KYIV (Reuters) - Ukrainian troops still control about 60% of Vovchansk and are fighting house-to-house to defend the border town in northeastern Kharkiv region from Russian attacks, officials said in the most detailed public assessment of the battle to date.

Capturing Vovchansk would be Moscow's most significant gain since it opened a new front in the northern part of Kharkiv region earlier this month, stretching Kyiv's forces in the third year of the full-scale invasion.

"The enemy continues to try, especially inside Vovchansk, to push the Ukrainian Armed Forces out of the town," Kharkiv region's deputy governor Roman Semenukha said on national television on Monday.

"About 60% of the town is controlled by the Ukrainian Armed Forces, meaning that the assaults do not stop," he added.

The region's governor, Oleh Syniehubov, said the front line now runs along the Vovcha river which cuts through the town.

"Our soldiers are trying to defend the town house by house, street by street," Syniehubov said. "The enemy's plan to quickly capture the north of the region failed," he added on national television.

Vovchansk's police chief said last week that Russian forces had taken positions in the town and called the situation "extremely difficult".
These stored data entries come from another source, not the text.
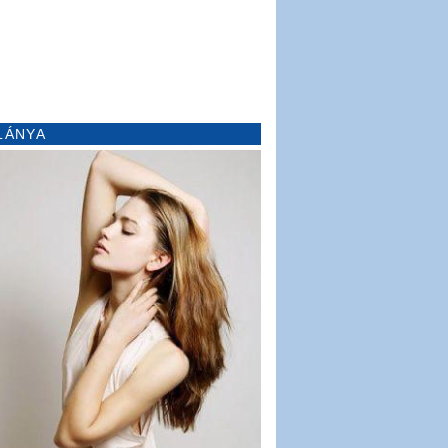
LÁNYA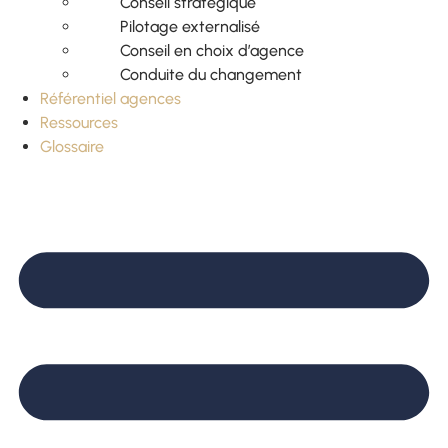
Conseil stratégique
Pilotage externalisé
Conseil en choix d’agence
Conduite du changement
Référentiel agences
Ressources
Glossaire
Russia's push in Kharkiv region with assaults in the areas of Vovchansk and Lyptsi forced Ukraine to send in reinforcements - stretching its troops along the more than 1,000-km (600-mile) frontline in the east and south.

Ukraine's General Staff said earlier its forces had repelled Russian attacks near Starytsia, a village about 5 km from the border with Russia, as some of Kyiv's units worked to strengthen defensive positions in the area on Monday.

Semenukha said local authorities had evacuated around 10,500 people from the border areas since May 10 when Russia launched the assault on Kharkiv region.